Over the past 11 months, Qatar has slowly stepped back from the international arena to focus on work that needs to be done at home, Stephens asserts.

While Syria and Egypt continue to remain problematic issues from which Qatar cannot extract itself completely, the biggest challenge for the nation this year is its labor rights record, he continues:

“Given all that Qatar seeks to achieve in coming years by being the first Asian and Muslim nation to host the world’s biggest sporting event, this isn’t just another policy problem. It is the defining of a legacy, and constitutes the core identity of the country itself going forward for decades.”

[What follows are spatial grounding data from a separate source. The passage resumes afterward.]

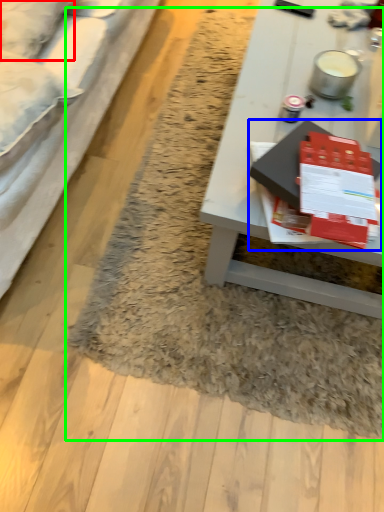 Question: Based on their relative distances, which object is farther from pillow (highlighted by a red box)? Choose from magazine (highlighted by a blue box) and mat (highlighted by a green box).

Choices:
 (A) magazine
 (B) mat

Answer: (B) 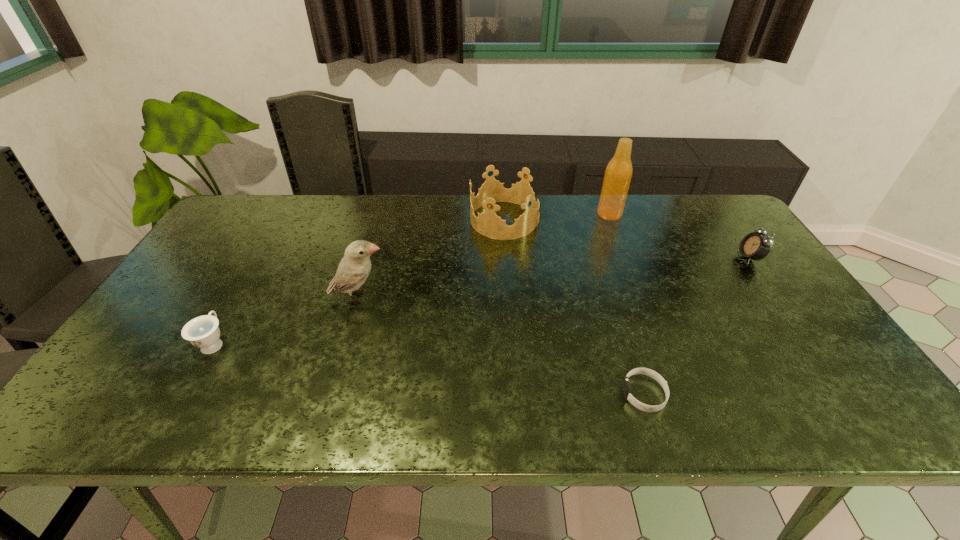 This screenshot has width=960, height=540. Identify the location of vacant area at the far edge. (x=396, y=208).

The image size is (960, 540). Identify the location of free space at the near edge of the desktop. (479, 398).

You are a GUI agent. You are given a task and a screenshot of the screen. Output one action in this format:
    pyautogui.click(x=<x>, y=<y>)
    Task: Click on the vacant area at the left edge
    
    Given the screenshot: What is the action you would take?
    pos(224,267)

This screenshot has width=960, height=540. I want to click on vacant space at the right edge of the desktop, so click(786, 334).

Locate an element on the screen. This screenshot has width=960, height=540. free space at the far left corner of the desktop is located at coordinates (257, 225).

In the image, there is a desktop. Where is `vacant area at the far right corner`? vacant area at the far right corner is located at coordinates (691, 214).

Where is `free region at the near right corner`? This screenshot has height=540, width=960. free region at the near right corner is located at coordinates (868, 425).

Where is `free point between the tallest object and the shortest object`? The width and height of the screenshot is (960, 540). free point between the tallest object and the shortest object is located at coordinates (627, 304).

The width and height of the screenshot is (960, 540). I want to click on empty space between the third shortest object and the wristband, so click(x=697, y=326).

Where is `free space between the tiara and the shortest object`? The image size is (960, 540). free space between the tiara and the shortest object is located at coordinates (574, 307). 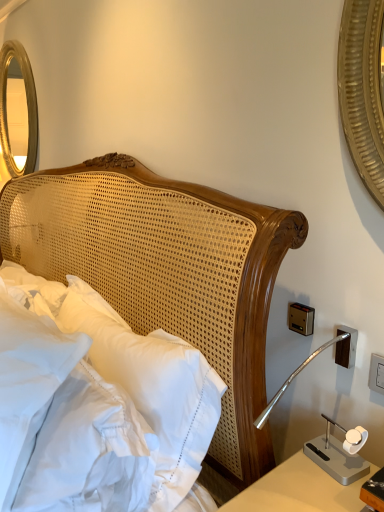 Where is `free spot above gold metallic mirror at upper left (from a real-world perspective)`? The image size is (384, 512). free spot above gold metallic mirror at upper left (from a real-world perspective) is located at coordinates (x=13, y=36). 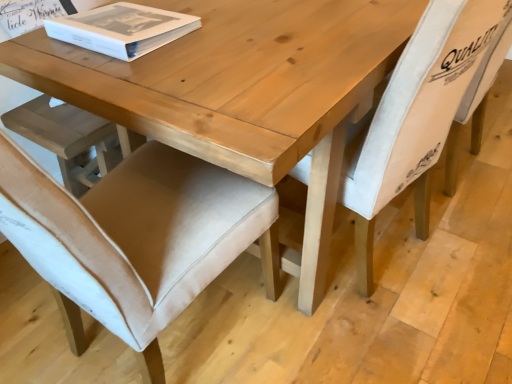 Question: Is beige fabric chair at lower left, the second chair viewed from the right, positioned with its back to light beige fabric chair at center, which is the second chair from left to right?

Choices:
 (A) yes
 (B) no

Answer: (B)

Question: Is beige fabric chair at lower left, marked as the 1th chair in a left-to-right arrangement, to the left of light beige fabric chair at center, which is the second chair from left to right, from the viewer's perspective?

Choices:
 (A) no
 (B) yes

Answer: (B)

Question: Does beige fabric chair at lower left, the second chair viewed from the right, have a larger size compared to light beige fabric chair at center, which is the second chair from left to right?

Choices:
 (A) no
 (B) yes

Answer: (B)

Question: Is beige fabric chair at lower left, marked as the 1th chair in a left-to-right arrangement, shorter than light beige fabric chair at center, which is the second chair from left to right?

Choices:
 (A) no
 (B) yes

Answer: (A)

Question: Does beige fabric chair at lower left, marked as the 1th chair in a left-to-right arrangement, touch light beige fabric chair at center, which is the second chair from left to right?

Choices:
 (A) no
 (B) yes

Answer: (A)

Question: Is white paper book at upper left taller or shorter than beige fabric chair at lower left, marked as the 1th chair in a left-to-right arrangement?

Choices:
 (A) short
 (B) tall

Answer: (A)

Question: Is white paper book at upper left spatially inside beige fabric chair at lower left, marked as the 1th chair in a left-to-right arrangement, or outside of it?

Choices:
 (A) outside
 (B) inside

Answer: (A)

Question: Considering the positions of white paper book at upper left and beige fabric chair at lower left, marked as the 1th chair in a left-to-right arrangement, in the image, is white paper book at upper left bigger or smaller than beige fabric chair at lower left, marked as the 1th chair in a left-to-right arrangement,?

Choices:
 (A) big
 (B) small

Answer: (B)

Question: From the image's perspective, is white paper book at upper left located above or below beige fabric chair at lower left, marked as the 1th chair in a left-to-right arrangement?

Choices:
 (A) above
 (B) below

Answer: (A)

Question: Is beige fabric chair at lower left, marked as the 1th chair in a left-to-right arrangement, inside or outside of light beige fabric chair at center, the first chair in the right-to-left sequence?

Choices:
 (A) inside
 (B) outside

Answer: (B)

Question: Considering the positions of point (57, 253) and point (393, 99), is point (57, 253) closer or farther from the camera than point (393, 99)?

Choices:
 (A) farther
 (B) closer

Answer: (B)

Question: Considering the positions of beige fabric chair at lower left, the second chair viewed from the right, and light beige fabric chair at center, which is the second chair from left to right, in the image, is beige fabric chair at lower left, the second chair viewed from the right, wider or thinner than light beige fabric chair at center, which is the second chair from left to right,?

Choices:
 (A) thin
 (B) wide

Answer: (B)

Question: Considering the relative positions of beige fabric chair at lower left, marked as the 1th chair in a left-to-right arrangement, and light beige fabric chair at center, the first chair in the right-to-left sequence, in the image provided, is beige fabric chair at lower left, marked as the 1th chair in a left-to-right arrangement, to the left or to the right of light beige fabric chair at center, the first chair in the right-to-left sequence,?

Choices:
 (A) left
 (B) right

Answer: (A)

Question: Is point (343, 198) closer or farther from the camera than point (110, 34)?

Choices:
 (A) closer
 (B) farther

Answer: (B)

Question: Is light beige fabric chair at center, which is the second chair from left to right, inside the boundaries of white paper book at upper left, or outside?

Choices:
 (A) outside
 (B) inside

Answer: (A) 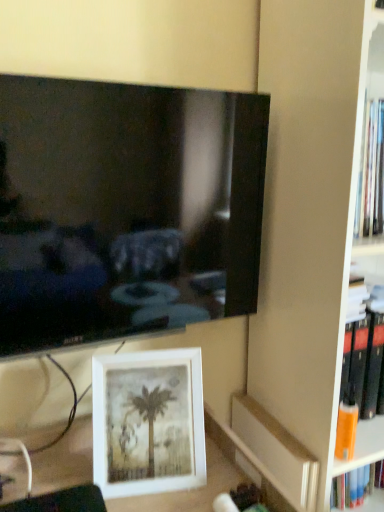 Where is `matte black bookshelf at right`? This screenshot has height=512, width=384. matte black bookshelf at right is located at coordinates (308, 213).

Describe the element at coordinates (125, 209) in the screenshot. I see `black glossy tv at upper left` at that location.

Image resolution: width=384 pixels, height=512 pixels. What are the coordinates of `white matte picture frame at lower center` in the screenshot? It's located at (148, 422).

What do you see at coordinates (277, 451) in the screenshot? I see `orange matte paperback book at lower right` at bounding box center [277, 451].

I want to click on matte black bookshelf at right, so click(x=308, y=213).

Which is correct: black glossy tv at upper left is inside white matte picture frame at lower center, or outside of it?

black glossy tv at upper left cannot be found inside white matte picture frame at lower center.

Locate an element on the screen. picture frame directly beneath the black glossy tv at upper left (from a real-world perspective) is located at coordinates (148, 422).

Based on the photo, considering their positions, is black glossy tv at upper left located in front of or behind white matte picture frame at lower center?

black glossy tv at upper left is positioned closer to the viewer than white matte picture frame at lower center.

In the scene shown: Is black glossy tv at upper left turned away from white matte picture frame at lower center?

black glossy tv at upper left is not turned away from white matte picture frame at lower center.

Choose the correct answer: Is white matte picture frame at lower center inside black glossy tv at upper left or outside it?

white matte picture frame at lower center exists outside the volume of black glossy tv at upper left.

Does white matte picture frame at lower center turn towards black glossy tv at upper left?

No, white matte picture frame at lower center is not turned towards black glossy tv at upper left.

Does white matte picture frame at lower center come in front of black glossy tv at upper left?

No, white matte picture frame at lower center is further to the viewer.

Is white matte picture frame at lower center in contact with black glossy tv at upper left?

No, white matte picture frame at lower center is not touching black glossy tv at upper left.

Is orange matte paperback book at lower right inside or outside of matte black bookshelf at right?

orange matte paperback book at lower right fits inside matte black bookshelf at right.

The width and height of the screenshot is (384, 512). I want to click on paperback book located behind the matte black bookshelf at right, so click(x=277, y=451).

Does orange matte paperback book at lower right turn towards matte black bookshelf at right?

No, orange matte paperback book at lower right is not oriented towards matte black bookshelf at right.

Considering the sizes of objects orange matte paperback book at lower right and matte black bookshelf at right in the image provided, who is wider, orange matte paperback book at lower right or matte black bookshelf at right?

orange matte paperback book at lower right.

Can you confirm if orange matte paperback book at lower right is smaller than black glossy tv at upper left?

Yes.

Is orange matte paperback book at lower right taller or shorter than black glossy tv at upper left?

Considering their sizes, orange matte paperback book at lower right has less height than black glossy tv at upper left.

Could you tell me if orange matte paperback book at lower right is facing black glossy tv at upper left?

No, orange matte paperback book at lower right does not turn towards black glossy tv at upper left.

Is point (272, 469) farther from viewer compared to point (29, 335)?

Yes, point (272, 469) is farther from viewer.

Is white matte picture frame at lower center situated inside orange matte paperback book at lower right or outside?

white matte picture frame at lower center is outside orange matte paperback book at lower right.

Visually, is white matte picture frame at lower center positioned to the left or to the right of orange matte paperback book at lower right?

white matte picture frame at lower center is to the left of orange matte paperback book at lower right.

From a real-world perspective, who is located lower, white matte picture frame at lower center or orange matte paperback book at lower right?

In real-world perspective, orange matte paperback book at lower right is lower.

Find the location of a particular element. picture frame above the orange matte paperback book at lower right (from a real-world perspective) is located at coordinates (148, 422).

Based on the photo, is black glossy tv at upper left directly adjacent to orange matte paperback book at lower right?

No, black glossy tv at upper left is not beside orange matte paperback book at lower right.

Between black glossy tv at upper left and orange matte paperback book at lower right, which one appears on the right side from the viewer's perspective?

orange matte paperback book at lower right is more to the right.

Can you confirm if black glossy tv at upper left is smaller than orange matte paperback book at lower right?

No.

From a real-world perspective, is white matte picture frame at lower center located beneath matte black bookshelf at right?

Yes.

Can you confirm if white matte picture frame at lower center is thinner than matte black bookshelf at right?

Yes.

From the picture: How different are the orientations of white matte picture frame at lower center and matte black bookshelf at right in degrees?

white matte picture frame at lower center and matte black bookshelf at right are facing 15.2 degrees away from each other.

You are a GUI agent. You are given a task and a screenshot of the screen. Output one action in this format:
    pyautogui.click(x=<x>, y=<y>)
    Task: Click on the picture frame below the matte black bookshelf at right (from a real-world perspective)
    This screenshot has height=512, width=384.
    Given the screenshot: What is the action you would take?
    pyautogui.click(x=148, y=422)

This screenshot has height=512, width=384. What are the coordinates of `picture frame directly beneath the black glossy tv at upper left (from a real-world perspective)` in the screenshot? It's located at (x=148, y=422).

Image resolution: width=384 pixels, height=512 pixels. Identify the location of picture frame on the right of black glossy tv at upper left. (148, 422).

From the image, which object appears to be farther from orange matte paperback book at lower right, matte black bookshelf at right or white matte picture frame at lower center?

The object further to orange matte paperback book at lower right is white matte picture frame at lower center.

Estimate the real-world distances between objects in this image. Which object is closer to matte black bookshelf at right, white matte picture frame at lower center or orange matte paperback book at lower right?

Among the two, orange matte paperback book at lower right is located nearer to matte black bookshelf at right.

Looking at the image, which one is located closer to white matte picture frame at lower center, black glossy tv at upper left or matte black bookshelf at right?

The object closer to white matte picture frame at lower center is black glossy tv at upper left.

Which object lies further to the anchor point white matte picture frame at lower center, matte black bookshelf at right or orange matte paperback book at lower right?

matte black bookshelf at right lies further to white matte picture frame at lower center than the other object.

When comparing their distances from matte black bookshelf at right, does white matte picture frame at lower center or black glossy tv at upper left seem further?

Based on the image, white matte picture frame at lower center appears to be further to matte black bookshelf at right.

When comparing their distances from white matte picture frame at lower center, does black glossy tv at upper left or orange matte paperback book at lower right seem closer?

Among the two, black glossy tv at upper left is located nearer to white matte picture frame at lower center.

Looking at the image, which one is located closer to black glossy tv at upper left, orange matte paperback book at lower right or matte black bookshelf at right?

matte black bookshelf at right.

When comparing their distances from black glossy tv at upper left, does white matte picture frame at lower center or matte black bookshelf at right seem closer?

The object closer to black glossy tv at upper left is white matte picture frame at lower center.

Locate an element on the screen. This screenshot has width=384, height=512. picture frame between black glossy tv at upper left and matte black bookshelf at right is located at coordinates (148, 422).

You are a GUI agent. You are given a task and a screenshot of the screen. Output one action in this format:
    pyautogui.click(x=<x>, y=<y>)
    Task: Click on the paperback book between black glossy tv at upper left and matte black bookshelf at right
    Image resolution: width=384 pixels, height=512 pixels.
    Given the screenshot: What is the action you would take?
    pyautogui.click(x=277, y=451)

At what (x,y) coordinates should I click in order to perform the action: click on paperback book located between white matte picture frame at lower center and matte black bookshelf at right in the left-right direction. Please return your answer as a coordinate pair (x, y). Looking at the image, I should click on (277, 451).

Where is `picture frame that lies between black glossy tv at upper left and orange matte paperback book at lower right from top to bottom`? This screenshot has width=384, height=512. picture frame that lies between black glossy tv at upper left and orange matte paperback book at lower right from top to bottom is located at coordinates (148, 422). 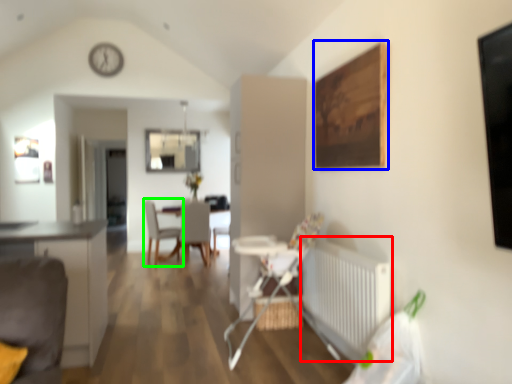 Question: Which object is the closest to the radiator (highlighted by a red box)? Choose among these: picture frame (highlighted by a blue box) or chair (highlighted by a green box).

Choices:
 (A) picture frame
 (B) chair

Answer: (A) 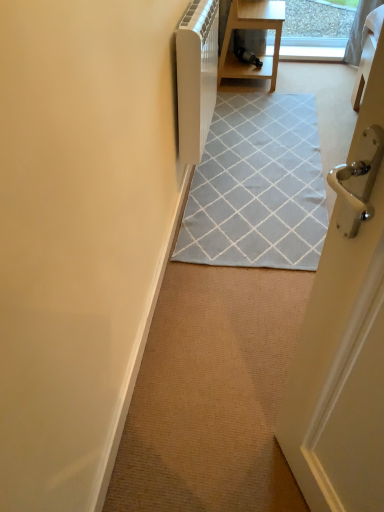 Question: Is light gray woven rug at center wider than wooden table at upper center?

Choices:
 (A) yes
 (B) no

Answer: (A)

Question: Can you confirm if light gray woven rug at center is taller than wooden table at upper center?

Choices:
 (A) no
 (B) yes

Who exactly has the right to comment on that legacy’s formation has been a subject of fierce debate. Many locals assert that the problem is their own to deal with, while a number of people from the majority expat population insist they also should be able to push for change.

At the end of the day, however Qatar chooses to address the well-documented problem of human rights abuses against low-income expats will be closely watched by all, Stephens concludes:

“Qatar will be judged on what it does inside its borders for the next nine years in a way that is viscerally uncomfortable for a society so unused to openly discussing political and social problems.

The young Emir presides over a bustling city that grows with each passing day, it must be fed, housed and paid for. Growing pains are everywhere, and the spotlight shines fiercely on Doha and the way of life here as never before. While the Qataris might wish for a quieter period following the leadership transition, their wishes will not be honoured.”